▸ **WHAT NEEDS TO BE DONE**: The output is the lines below from the one with "Danish Design" through the one with "Heritage Collection features two", both included, printed exactly and with no other line.

▸ **AVAILABLE DATA**:
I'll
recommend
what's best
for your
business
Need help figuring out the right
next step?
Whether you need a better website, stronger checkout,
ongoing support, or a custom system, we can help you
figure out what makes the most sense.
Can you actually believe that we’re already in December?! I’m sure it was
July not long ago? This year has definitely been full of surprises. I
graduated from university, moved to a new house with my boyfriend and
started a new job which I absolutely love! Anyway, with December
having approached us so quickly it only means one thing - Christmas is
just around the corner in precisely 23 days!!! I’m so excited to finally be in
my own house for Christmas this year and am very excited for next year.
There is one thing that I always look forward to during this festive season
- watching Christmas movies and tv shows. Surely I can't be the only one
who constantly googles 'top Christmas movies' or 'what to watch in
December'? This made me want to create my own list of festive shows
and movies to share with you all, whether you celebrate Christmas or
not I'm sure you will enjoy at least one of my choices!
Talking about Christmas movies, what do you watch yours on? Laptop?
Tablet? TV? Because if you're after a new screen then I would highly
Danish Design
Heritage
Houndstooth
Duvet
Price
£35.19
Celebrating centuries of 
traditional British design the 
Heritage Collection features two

==

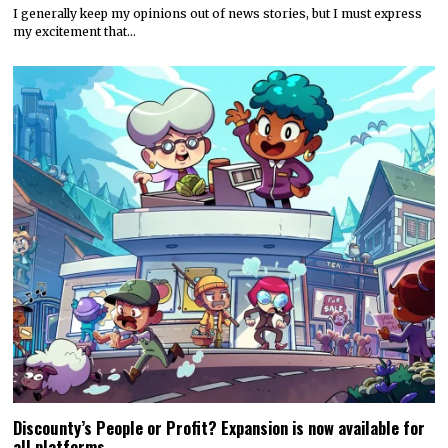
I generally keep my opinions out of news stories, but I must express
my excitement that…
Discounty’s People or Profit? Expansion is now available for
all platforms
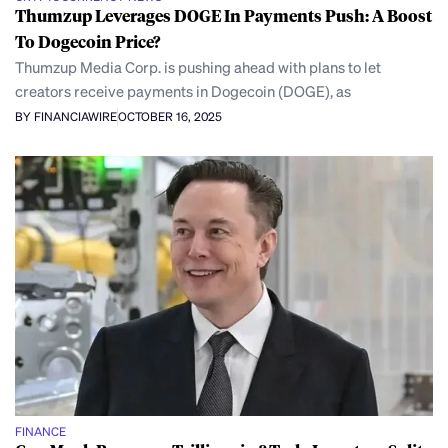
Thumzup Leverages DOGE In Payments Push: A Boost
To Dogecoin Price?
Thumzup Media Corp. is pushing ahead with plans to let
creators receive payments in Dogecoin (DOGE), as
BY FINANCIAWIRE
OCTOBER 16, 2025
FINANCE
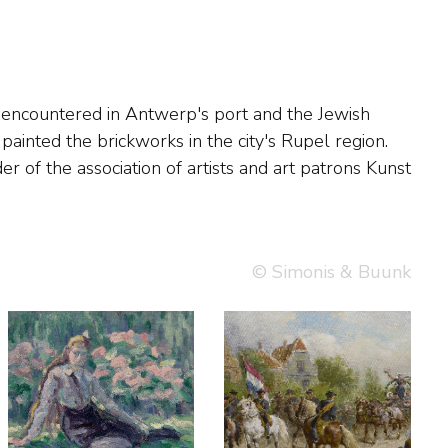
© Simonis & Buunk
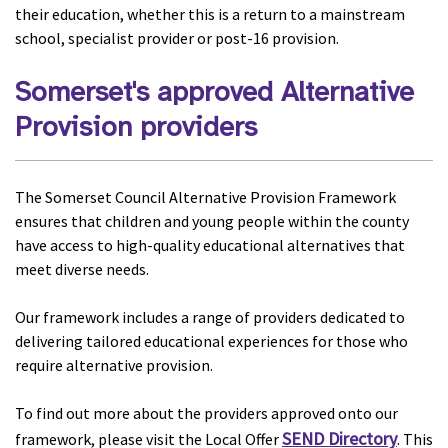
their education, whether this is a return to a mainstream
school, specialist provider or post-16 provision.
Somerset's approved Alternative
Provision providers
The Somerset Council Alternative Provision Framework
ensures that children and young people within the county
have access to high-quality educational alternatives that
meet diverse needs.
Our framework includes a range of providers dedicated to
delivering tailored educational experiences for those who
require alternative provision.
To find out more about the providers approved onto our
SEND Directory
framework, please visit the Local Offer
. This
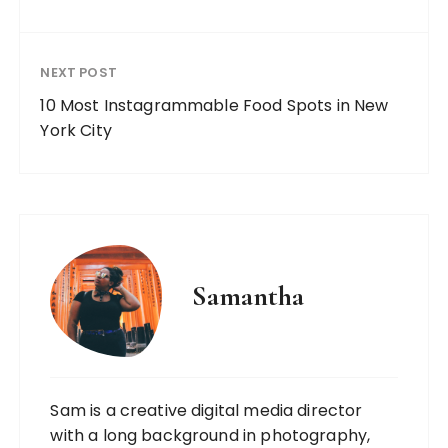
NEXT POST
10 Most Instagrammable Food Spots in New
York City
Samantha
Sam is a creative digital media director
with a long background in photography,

...

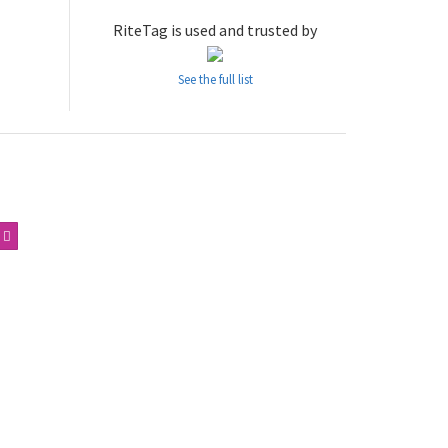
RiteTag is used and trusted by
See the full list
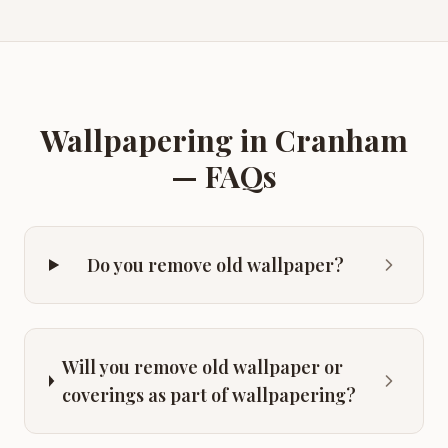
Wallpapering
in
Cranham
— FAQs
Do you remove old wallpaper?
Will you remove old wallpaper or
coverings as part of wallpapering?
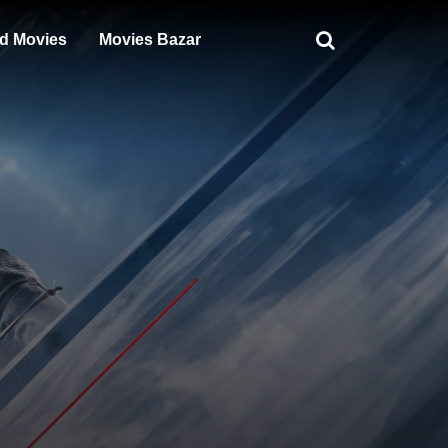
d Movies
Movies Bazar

▸ **REPLY**:
Danish Design
Heritage
Houndstooth
Duvet
Price
£35.19
Celebrating centuries of 
traditional British design the 
Heritage Collection features two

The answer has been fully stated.